人間は死者ともコミュニケーションできるというか、
死者とのコミュニケーションこそが人間的コミュニ
ケーションの原型である、というのが私の考えである。
だって、人間以外の動物は死者とコミュニケーショ
ンしないからである。
葬儀というものを行うのは人間だけである。
「正しい葬送儀礼を行わないと死者が祟る」という
信憑を持たない社会集団は存在しない。
「祟り」というのはすでにして(ネガティヴなかた
ちではあるけれど)死者からのメッセージである。
「死者がもたらす現実的効果」と言い換えてもいい。
「正しい葬送儀礼」を行うと、死者は「去る」。
「葬送儀礼」を誤ると(あるいはネグレクトすると)、
死者は「戻ってくる」(「幽霊」をフランス語では
revenant 「再帰するもの」と言う)。
そして、「正しい葬送儀礼」、つまり死者をして去ら
しめる唯一の儀礼とは、死者を忘れることではない。
(一部略)

正しい喪の儀礼とは、「死者があたかもそこに臨在し
ているかのように生者たちがふるまう」ことなのである。
手を伸ばせば触れることができるように、語りかけれ
ば言葉が届くかのようにふるまうことによって、はじ
めて死者は「触れることも言葉が届くこともない境位」
に立ち去る。
死者に向かって「私たちはあなたといつでもコミュニケ
ーションできるし、これからもコミュニケーションし続
けるだろう」と誓約することによって、死者は生者たち
の世界から心安らかに立ち去るのである。
というふうに私たちは信じている。
この逆立したコミュニケーションの構造が人間の人間性
を基礎づけている。

わたしが死ぬとき、あとにのこる人
が、私を忘れず、対話していてくれると思えば、心のこり
がなく安心する。

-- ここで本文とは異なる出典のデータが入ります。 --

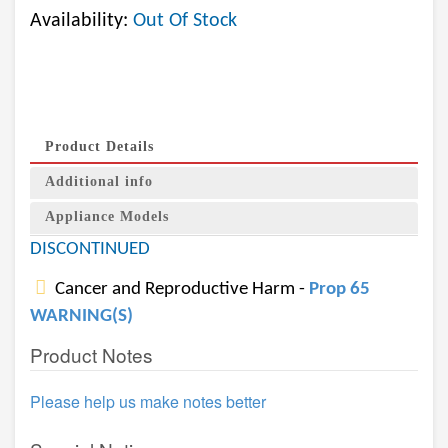
Availability:
Out Of Stock
Product Details
Additional info
Appliance Models
DISCONTINUED
Cancer and Reproductive Harm -
Prop 65
WARNING(S)
Product Notes
Please help us make notes better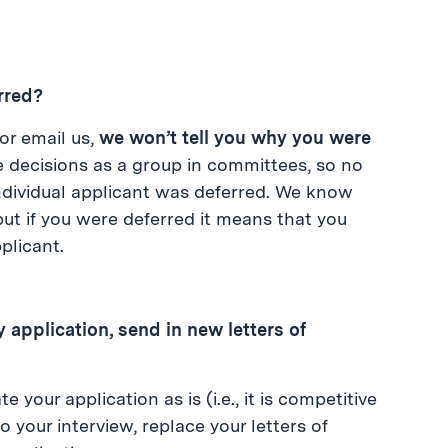
erred?
 or email us,
we won’t tell you why you were
 decisions as a group in committees, so no
individual applicant was deferred. We know
 but if you were deferred it means that you
plicant.
 application, send in new letters of
our application as is (i.e., it is competitive
o your interview, replace your letters of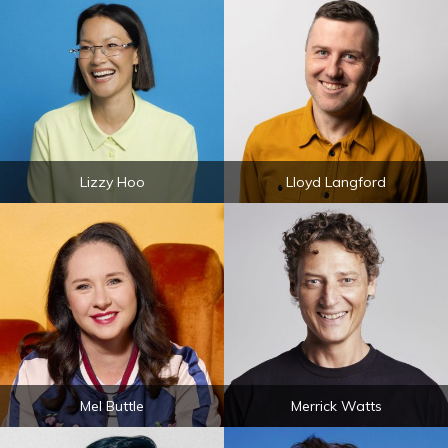
Lizzy Hoo
Lloyd Langford
Mel Buttle
Merrick Watts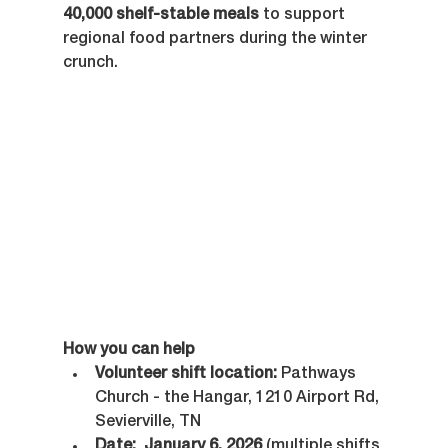
40,000 shelf-stable meals
 to support 
regional food partners during the winter 
crunch.
How you can help
Volunteer shift location:
 Pathways 
Church - the Hangar, 1210 Airport Rd, 
Sevierville, TN
Date:
January 6, 2026
 (multiple shifts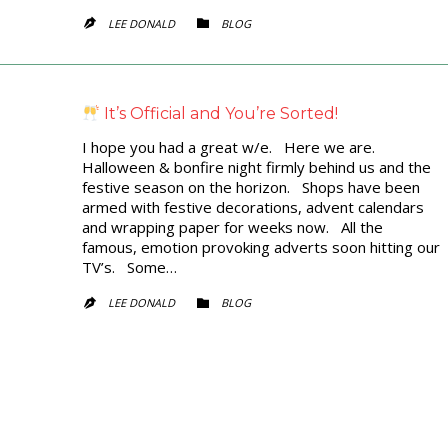
CATEGORY
LEE DONALD
BLOG


It’s Official and You’re Sorted!
I hope you had a great w/e. Here we are.
Halloween & bonfire night firmly behind us and the
festive season on the horizon. Shops have been
armed with festive decorations, advent calendars
and wrapping paper for weeks now. All the
famous, emotion provoking adverts soon hitting our
TV’s. Some…
CATEGORY
LEE DONALD
BLOG

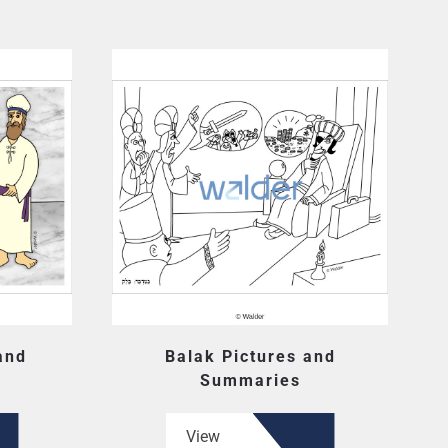
and
Balak Pictures and
Summaries
View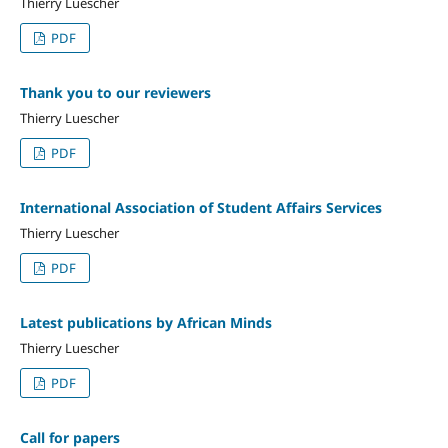
Thierry Luescher
PDF
Thank you to our reviewers
Thierry Luescher
PDF
International Association of Student Affairs Services
Thierry Luescher
PDF
Latest publications by African Minds
Thierry Luescher
PDF
Call for papers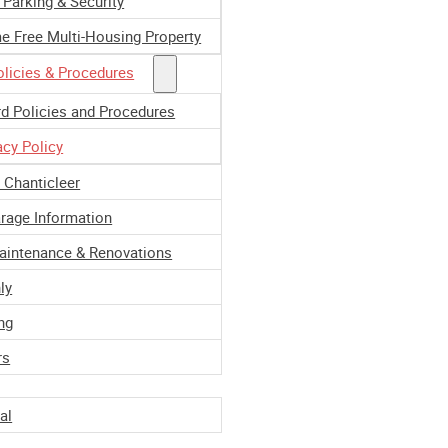
 Parking & Security
e Free Multi-Housing Property
licies & Procedures
d Policies and Procedures
acy Policy
e Chanticleer
rage Information
Maintenance & Renovations
ly
ng
ment
rs
al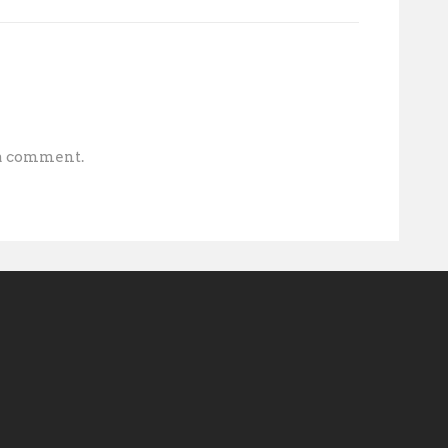
 a comment.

そういう心を投影したものによって死者
儀礼がとり行われるのだろう。
死者との対話が、人とひととのコミュニケーション
の原型だという考えが以下に展開されていて興味深い論考
となっている。
内田氏の考えに自然に頷いた。”死者との対話”すること
か。先祖供養もこのような切り口で観ると、また違った意
味を読みとることが出来るのかもしれない。